Observability: put some ops in your devs
Sunday August 7th 2022 by SocraticDev
Observability is a trending topic in cloud native software systems.
"Observability" is a relatively new concept in software development operations. It is close to DevOps culture. When developers get to integrate deployments and operations in their software lifecycle, a different set of concerns appear:
- only knowing about customers receiving 500 errors is not enough information to resolve an incident
- as a dev, I need to have more access to production systems in order to resolve incidents
- monitoring is fine, but not enough because we can't know in advance what part of the system will cause a failure
Basically, observability is the quality of a system that allows developers to understand its state from its output.
"our definition of “observability” for software systems is a measure of how well you can understand and explain any state your system can get into, no matter how novel or bizarre."
Modern computer systems are complex. Computer systems as monolithic stacks living on servers are a thing of the past.
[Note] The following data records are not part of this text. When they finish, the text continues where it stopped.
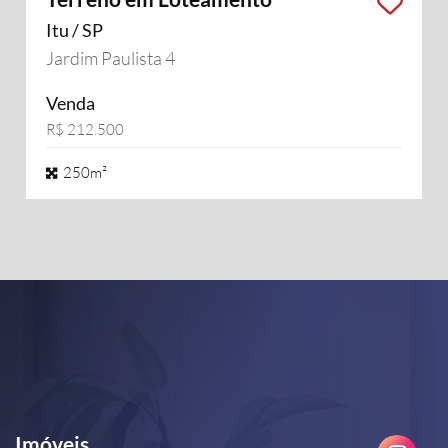
Itu / SP
Jardim Paulista 4
Venda
R$ 212.500
250m²
Imóveis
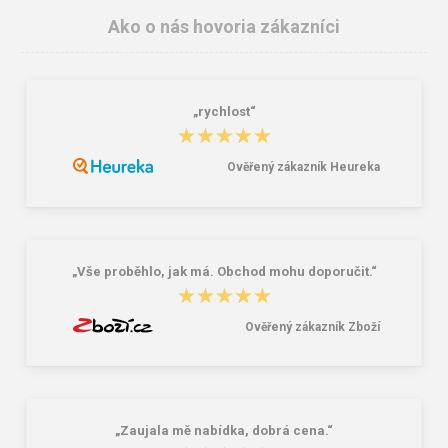
Ako o nás hovoria zákazníci
„rychlost“
★★★★★
★★★★★
Ověřený zákazník Heureka
Lee Cooper LCW-26-07-4152M
Dámske gumáky DEMAR RAINNY
Pánske šľapky čierne
0052 čierna
16,46 €
10,46 €
20,58 €
„Vše proběhlo, jak má. Obchod mohu doporučit.“
★★★★★
★★★★★
Ověřený zákazník Zboží
„Zaujala mě nabídka, dobrá cena.“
Nowadays, most new systems are built for the cloud. Favoring a composition of interlinked micro-services. That entails many short lived processes, payloads depending on various sub-systems; most of which developers are not responsable for.
observability is not monitoring
There is a risk in approaching modern computer systems with the mindset of an traditional system administrator. Observability is not monitoring. Monitoring an application only gives a small overview of the system: the number of requests per minute, a count of 500 errors, etc.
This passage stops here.